Go slow on records dump; Perry indictment fishy

Slow but sure on documents

Anyone with a room or basement full of old bills, Dad's letters to Mom from the war, the children's elementary-school drawings and old newspapers will understand what the city of Chattanooga wants to do.

Decades of city records, including the likes of billing records, emails, reports and parking tickets, have piled up in the basement of the City Annex building and aren't going anywhere fast.

Mayor Andy Berke's administration wants to digitize some of the records, and the City Council authorized $2.6 million in February to allow the administration to do so. But the question is what to keep and what to dump.

Where is the line drawn on the importance of older documents compared to their potential use? How many years should be kept current and how many destroyed? Which individuals are in the chain of disposing of individual documents? How easy would it be in the process to destroy something incriminating to previous administrations or the current one -- not that there's anything there.

The city apparently is in the process of making those decisions.

But before the city makes any final decisions on the disposal of records, City Attorney Wade Hinton told Times Free Press reporter Joy Lukachick, attorneys will bring a recommendation to the City Council and the mayor's office and allow time for public comment.

Some of the records, in keeping with Berke's promise of transparency, will be put in a public server for anyone's access -- as many files in the Criminal Court clerk's office are now, for instance.

The Municipal Technical Advisory Service (MTSA), in cooperation with the Tennessee Municipal League, has on its website recommendations for the retention of specific records from animal control to utilities. Some of the retention periods are mandated by state or federal law. And municipalities, according to information on the website, "have a great deal of flexibility in adopting the retention schedule."

The site lists 21 categories of records and several hundred sub-categories, so it is clear a municipality the size of Chattanooga can quickly accumulate hundreds of thousands of documents.

But like with anyone's basement, some things -- eventually -- have to go. No one goes through the detritus in their basement quickly, and the city has said it has to take its time on what to keep and what to dispose of.

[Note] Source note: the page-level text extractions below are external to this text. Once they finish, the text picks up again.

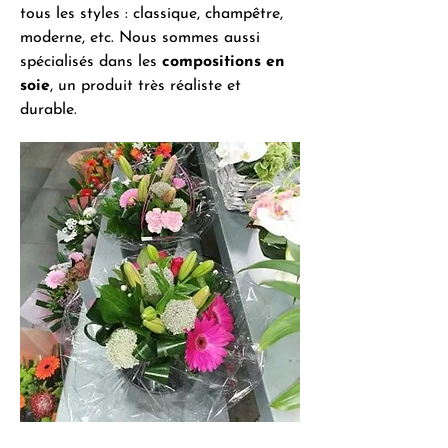
tous les styles : classique, champêtre,
moderne, etc. Nous sommes aussi
spécialisés dans les
compositions en
soie
, un produit très réaliste et
durable.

However, since Chattanooga recently had to cough up $70,000 in attorney's fees because it "willfully" withheld records from a resident who wanted information that dated to 1972, the key words to the disposition of records -- like those uttered by a 90-year-old great-grandmother on a walker in reference to her gait -- are "slow but sure."

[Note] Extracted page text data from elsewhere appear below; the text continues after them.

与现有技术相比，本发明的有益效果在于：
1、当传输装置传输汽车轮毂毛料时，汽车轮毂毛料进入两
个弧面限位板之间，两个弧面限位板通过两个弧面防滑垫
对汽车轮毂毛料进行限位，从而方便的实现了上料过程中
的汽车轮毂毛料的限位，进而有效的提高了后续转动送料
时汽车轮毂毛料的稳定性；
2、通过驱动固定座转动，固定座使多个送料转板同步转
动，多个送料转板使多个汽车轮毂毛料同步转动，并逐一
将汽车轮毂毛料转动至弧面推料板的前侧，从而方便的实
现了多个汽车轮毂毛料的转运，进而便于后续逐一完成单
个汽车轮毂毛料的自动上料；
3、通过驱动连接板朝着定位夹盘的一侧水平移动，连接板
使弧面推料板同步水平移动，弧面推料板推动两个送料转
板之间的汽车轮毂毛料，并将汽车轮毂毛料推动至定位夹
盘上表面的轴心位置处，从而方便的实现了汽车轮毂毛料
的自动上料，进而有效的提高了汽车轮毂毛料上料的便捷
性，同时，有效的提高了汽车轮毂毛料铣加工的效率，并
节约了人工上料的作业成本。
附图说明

So, the city should abide by the MTSA recommendations where possible, and keep the public informed throughout the process. Err on the side of keeping documents if there's any question. After all, what's a little clutter in the city's "basement" compared to a court case that determines the city tossed out something residents had every right to believe it should keep.

Smelling politics

When liberals smell politics unjustly at work against a conservative, there may be more fire than smoke in the politics.

Texas Republican Gov. Rick Perry was indicted Friday by a Travis County grand jury for threatening to veto funds for an office that investigated public corruption, and Democrats and others on the left -- from former Barack Obama and Bill Clinton adviser David Axlerod to actress Mia Farrow -- cried "foul" along with most Republicans.

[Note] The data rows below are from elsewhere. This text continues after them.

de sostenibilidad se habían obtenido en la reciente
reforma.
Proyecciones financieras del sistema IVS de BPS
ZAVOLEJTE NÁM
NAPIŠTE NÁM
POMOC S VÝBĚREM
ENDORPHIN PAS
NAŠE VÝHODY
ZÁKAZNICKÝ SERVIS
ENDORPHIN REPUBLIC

Axlerod called the indictment "pretty sketchy," former New Republic editor Jonathan Chait termed it "outrageously unfair," liberal MSNBC.com journalist Timothy Noah said it "looks fishy" and Farrow -- though why she weighed in is anybody's guess -- said the indictment "looks like politics not felony."

Perry, a longshot 2016 presidential hopeful, took his action because Travis County District Attorney Rosemary Lehmberg, who oversees a Public Integrity Unit, was arrested for drunken driving and, in actions that were videotaped, had to be restrained, was abusive to law enforcement and was kicking doors, but didn't resign.

"I think Americans and Texans who have seen this would agree with me that that is not an individual who is heading up an office that we can afford to fund," he said. "I said early on, clearly, that I was going to veto those dollars as long as they have someone in that office who I have lost confidence in."